> **Work instruction**: When you repeat the material, keep each line exact and omit the pictures.

--- Source material Enclosed Below ---

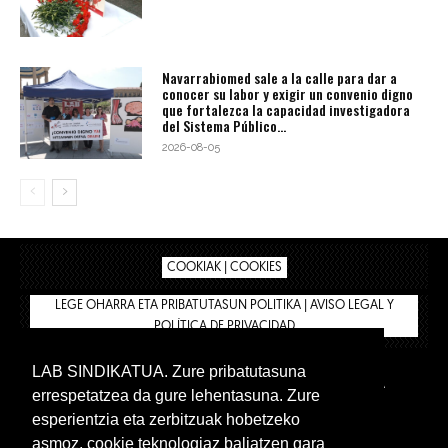
Navarrabiomed sale a la calle para dar a
conocer su labor y exigir un convenio digno
que fortalezca la capacidad investigadora
del Sistema Público...
2026-08-05
COOKIAK | COOKIES
LEGE OHARRA ETA PRIBATUTASUN POLITIKA | AVISO LEGAL Y
POLÍTICA DE PRIVACIDAD
LAB SINDIKATUA. Zure pribatutasuna
IPAR HEGOA
BIZILAN.EUS
AFÍLIATE
TIENDA
errespetatzea da gure lehentasuna. Zure
INTRANET 🔑
Euskera
Castellano
esperientzia eta zerbitzuak hobetzeko
asmoz, cookie teknologiaz baliatzen gara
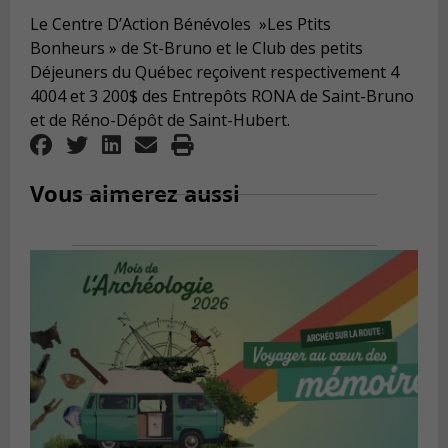
Le Centre D’Action Bénévoles »Les Ptits
Bonheurs » de St-Bruno et le Club des petits
Déjeuners du Québec reçoivent respectivement 4
4004 et 3 200$ des Entrepôts RONA de Saint-Bruno
et de Réno-Dépôt de Saint-Hubert.
Vous aimerez aussi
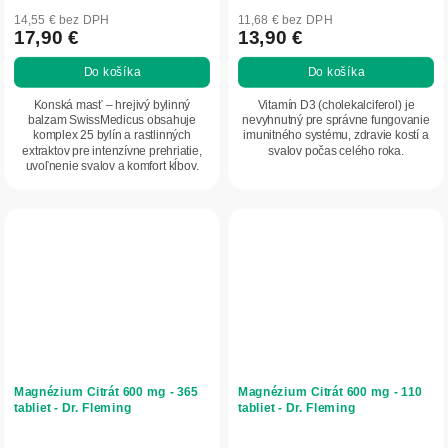
14,55 € bez DPH
11,68 € bez DPH
17,90 €
13,90 €
Do košíka
Do košíka
Konská masť – hrejivý bylinný
Vitamín D3 (cholekalciferol) je
balzam SwissMedicus obsahuje
nevyhnutný pre správne fungovanie
komplex 25 bylín a rastlinných
imunitného systému, zdravie kostí a
extraktov pre intenzívne prehriatie,
svalov počas celého roka.
uvoľnenie svalov a komfort kĺbov.
Tekutá liehová...
Magnézium Citrát 600 mg - 365
Magnézium Citrát 600 mg - 110
tabliet - Dr. Fleming
tabliet - Dr. Fleming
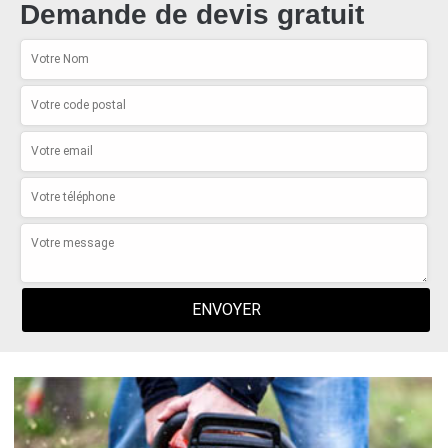
Demande de devis gratuit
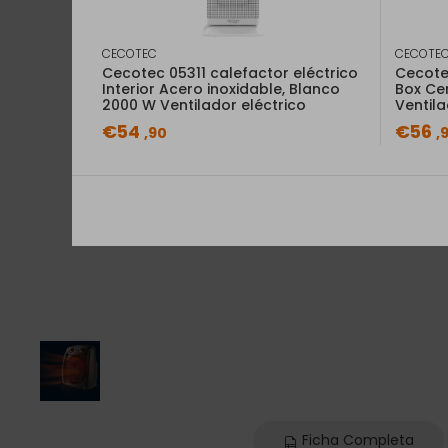
CECOTEC
CECOTE
Cecotec 05311 calefactor eléctrico
Cecote
Interior Acero inoxidable, Blanco
Box Ce
2000 W Ventilador eléctrico
Ventila
€54
€56
,90
,
Ficha Completa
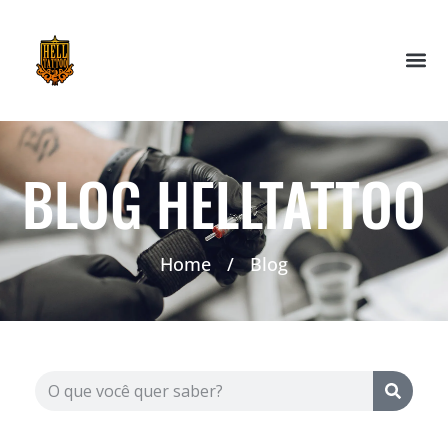
BLOG HELLTATTOO
Home
/
Blog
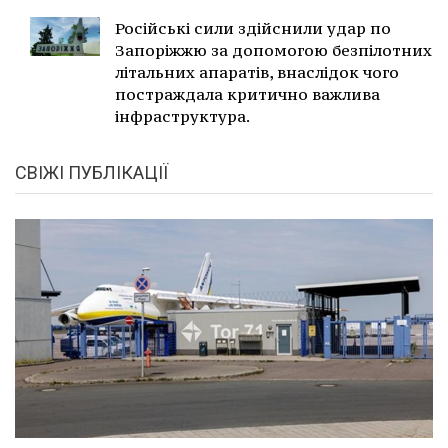
Російські сили здійснили удар по
Запоріжжю за допомогою безпілотних
літальних апаратів, внаслідок чого
постраждала критично важлива
інфраструктура.
СВІЖІ ПУБЛІКАЦІЇ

--- End of Enclosed Source material ---

> **Exercise output**:
Navarrabiomed sale a la calle para dar a
conocer su labor y exigir un convenio digno
que fortalezca la capacidad investigadora
del Sistema Público...
2026-08-05
COOKIAK | COOKIES
LEGE OHARRA ETA PRIBATUTASUN POLITIKA | AVISO LEGAL Y
POLÍTICA DE PRIVACIDAD
LAB SINDIKATUA. Zure pribatutasuna
IPAR HEGOA
BIZILAN.EUS
AFÍLIATE
TIENDA
errespetatzea da gure lehentasuna. Zure
INTRANET 🔑
Euskera
Castellano
esperientzia eta zerbitzuak hobetzeko
asmoz, cookie teknologiaz baliatzen gara
Le Centre D’Action Bénévoles »Les Ptits
Bonheurs » de St-Bruno et le Club des petits
Déjeuners du Québec reçoivent respectivement 4
4004 et 3 200$ des Entrepôts RONA de Saint-Bruno
et de Réno-Dépôt de Saint-Hubert.
Vous aimerez aussi
14,55 € bez DPH
11,68 € bez DPH
17,90 €
13,90 €
Do košíka
Do košíka
Konská masť – hrejivý bylinný
Vitamín D3 (cholekalciferol) je
balzam SwissMedicus obsahuje
nevyhnutný pre správne fungovanie
komplex 25 bylín a rastlinných
imunitného systému, zdravie kostí a
extraktov pre intenzívne prehriatie,
svalov počas celého roka.
uvoľnenie svalov a komfort kĺbov.
Tekutá liehová...
Magnézium Citrát 600 mg - 365
Magnézium Citrát 600 mg - 110
tabliet - Dr. Fleming
tabliet - Dr. Fleming
Demande de devis gratuit
CECOTEC
CECOTE
Cecotec 05311 calefactor eléctrico
Cecote
Interior Acero inoxidable, Blanco
Box Ce
2000 W Ventilador eléctrico
Ventila
€54
€56
,90
,
Ficha Completa
BLOG HELLTATTOO
Home
/
Blog
Російські сили здійснили удар по
Запоріжжю за допомогою безпілотних
літальних апаратів, внаслідок чого
постраждала критично важлива
інфраструктура.
СВІЖІ ПУБЛІКАЦІЇ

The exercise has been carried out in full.